◆ Data for processing:
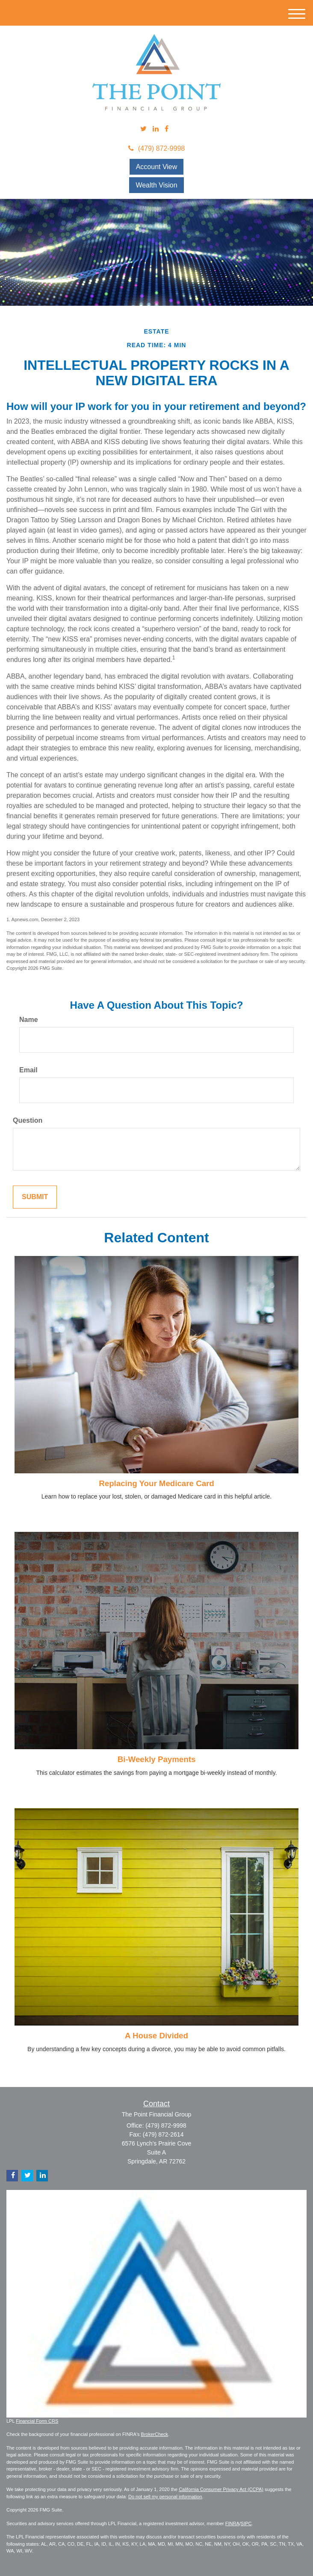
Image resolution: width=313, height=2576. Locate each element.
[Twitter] (143, 129)
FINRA (232, 2523)
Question (27, 1120)
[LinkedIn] (156, 129)
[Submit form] (35, 1197)
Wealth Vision (156, 185)
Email (28, 1070)
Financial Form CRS (37, 2421)
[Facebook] (166, 129)
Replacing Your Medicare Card (156, 1483)
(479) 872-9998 (156, 148)
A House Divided (156, 2035)
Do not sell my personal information (165, 2496)
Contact (156, 2103)
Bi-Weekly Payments (157, 1759)
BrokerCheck (154, 2434)
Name (28, 1019)
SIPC (246, 2523)
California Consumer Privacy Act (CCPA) (221, 2489)
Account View (156, 166)
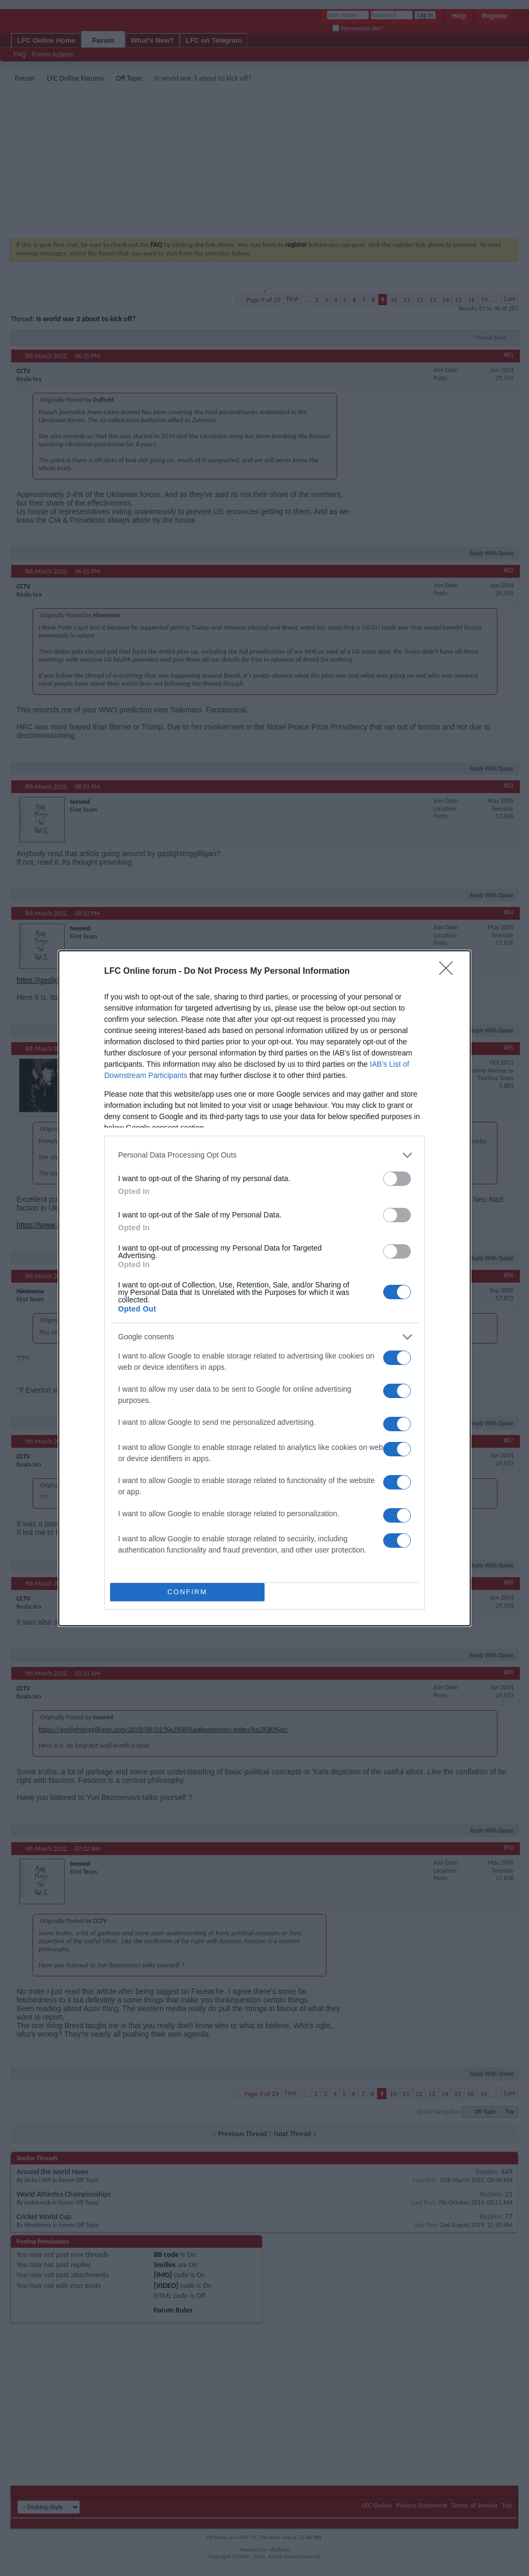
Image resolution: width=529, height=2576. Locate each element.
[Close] (449, 971)
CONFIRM (187, 1592)
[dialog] (264, 1288)
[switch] (397, 1178)
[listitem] (264, 1155)
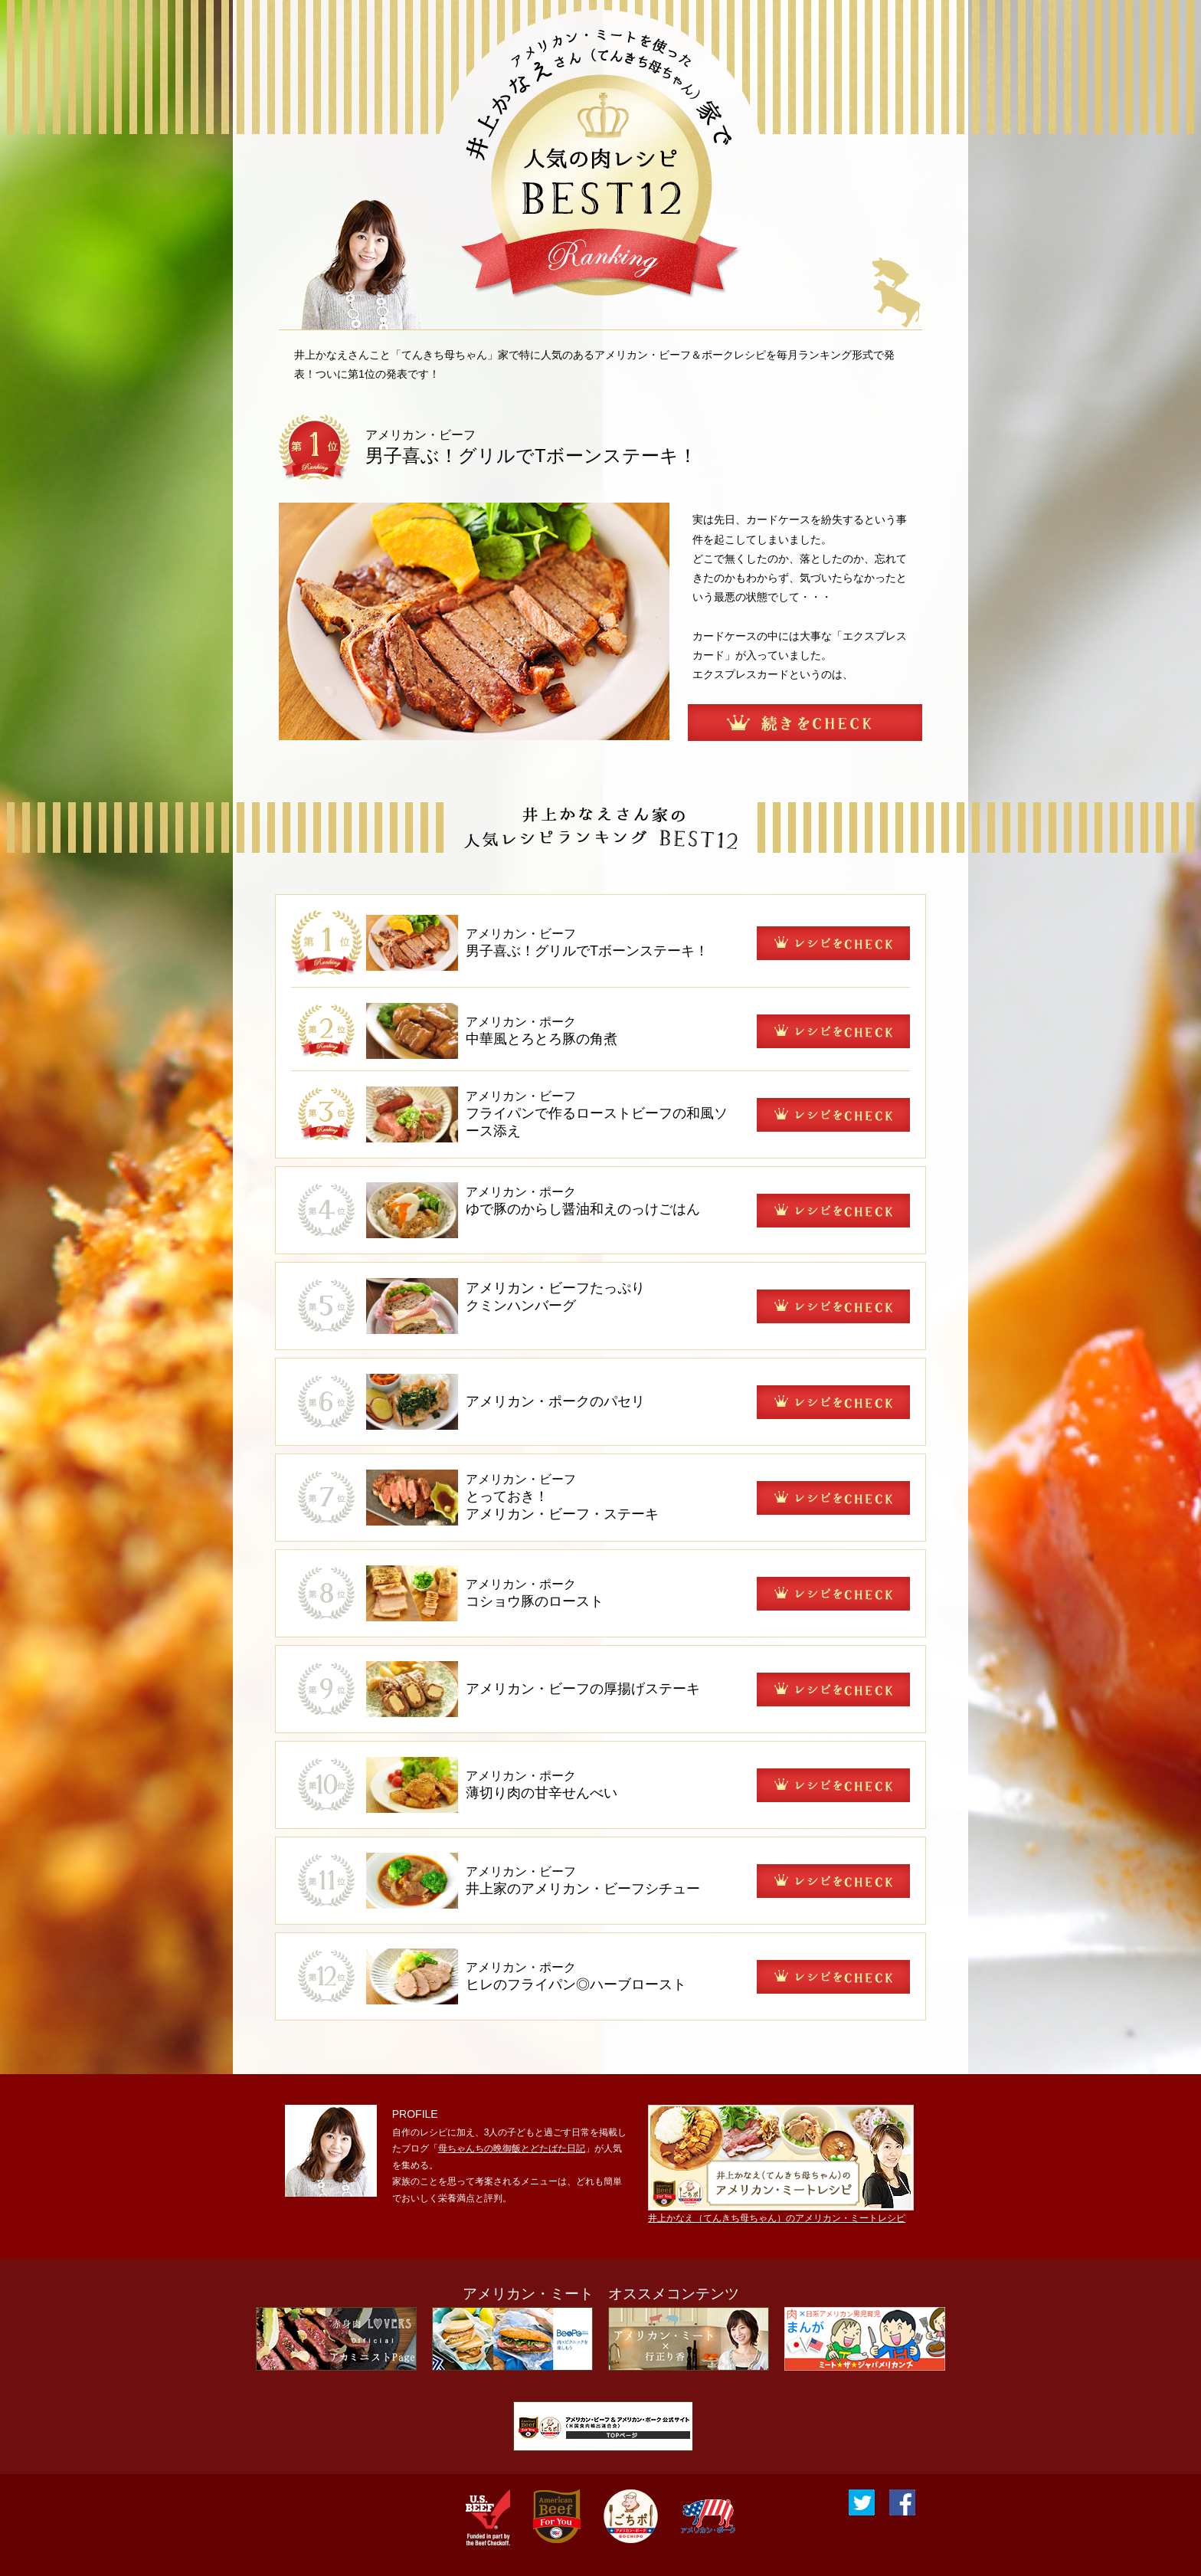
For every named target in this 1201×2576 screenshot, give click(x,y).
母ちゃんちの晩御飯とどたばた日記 (511, 2148)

◆ What is needed: Output each entry verbatim; none of the pictures should be included.

◆ Answer to the problem:
Image resolution: width=313, height=2576. Locate each element.
[Twitter] (143, 129)
FINRA (232, 2523)
Question (27, 1120)
[LinkedIn] (156, 129)
[Submit form] (35, 1197)
Wealth Vision (156, 185)
Email (28, 1070)
Financial Form CRS (37, 2421)
[Facebook] (166, 129)
Replacing Your Medicare Card (156, 1483)
(479) 872-9998 (156, 148)
A House Divided (156, 2035)
Do not sell my personal information (165, 2496)
Contact (156, 2103)
Bi-Weekly Payments (157, 1759)
BrokerCheck (154, 2434)
Name (28, 1019)
SIPC (246, 2523)
California Consumer Privacy Act (CCPA) (221, 2489)
Account View (156, 166)
Image resolution: width=529, height=2576. Locate each element.
[Close] (449, 971)
CONFIRM (187, 1592)
[dialog] (264, 1288)
[switch] (397, 1178)
[listitem] (264, 1155)
For every named target in this 1201×2576 screenshot, give click(x,y).
母ちゃんちの晩御飯とどたばた日記 (511, 2148)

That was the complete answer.